Bij Kabinetsmissive van 2 maart 2000, no. 00.001109, heeft Uwe Majesteit, op voordracht van de Staatssecretaris van Economische Zaken, mede namens de Minister van Buitenlandse Zaken en de Minister van Financiën, bij de Raad van State van het Koninkrijk ter overweging aanhangig gemaakt het Verdrag inzake de bevordering en de wederzijdse bescherming van investeringen tussen het Koninkrijk der Nederlanden en de Republiek Cuba, met Protocol; Havanna, 2 november 1999 (Trb.1999, 211), met toelichtende nota.

Het verdrag heeft tot doel de wederzijdse investeringen tussen Nederland en Cuba te beschermen en daarmee het doen van dergelijke investeringen te bevorderen. Het verdrag heeft de voor investeringsverdragen gebruikelijke inhoud en opbouw. De Raad van State van het Koninkrijk ziet geen beletsel voor goedkeuring van het verdrag, maar plaatst daarbij evenwel de volgende kanttekening.

Blijkens de mededeling van de Directeur van Uw kabinet van 2 maart 2000, nr. 00.001109, machtigde Uwe Majesteit de Raad van State van het Koninkrijk zijn advies inzake het bovenvermelde verdrag rechtstreeks aan mij te doen toekomen. Dit advies, gedateerd 11 april 2000, nr. W10.00.0078/II/K, bied ik u hierbij aan.

1. Artikel 4 bepaalt dat onderdanen van de andere verdragspartij voor wat betreft belastingen niet minder gunstig mogen worden behandeld dan de meest gunstige van de behandeling van eigen onderdanen of die van derde landen.
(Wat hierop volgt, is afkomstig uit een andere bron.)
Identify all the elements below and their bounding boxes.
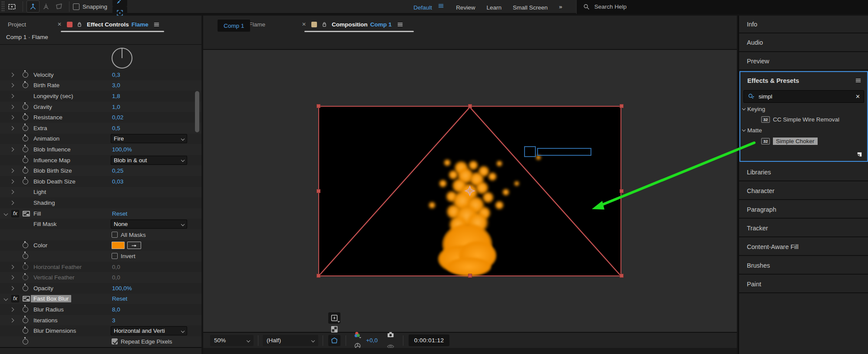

Anders dan in vergelijkbare investeringsverdragen, waaronder de tegelijkertijd met dit verdrag aanhangig gemaakte verdragen tussen Nederland en El Salvador (Trb.1999, 197) respectievelijk tussen Nederland en Costa Rica (Trb.1999, 112), waarover de Raad heden eveneens advies uitbrengt, voorziet deze bepaling niet tevens in gelijke behandeling van heffingen, lasten en verminderingen en vrijstellingen van belasting. In de toelichtende nota wordt niet ingegaan op de reden van deze beperking. De Raad beveelt aan hierin te voorzien.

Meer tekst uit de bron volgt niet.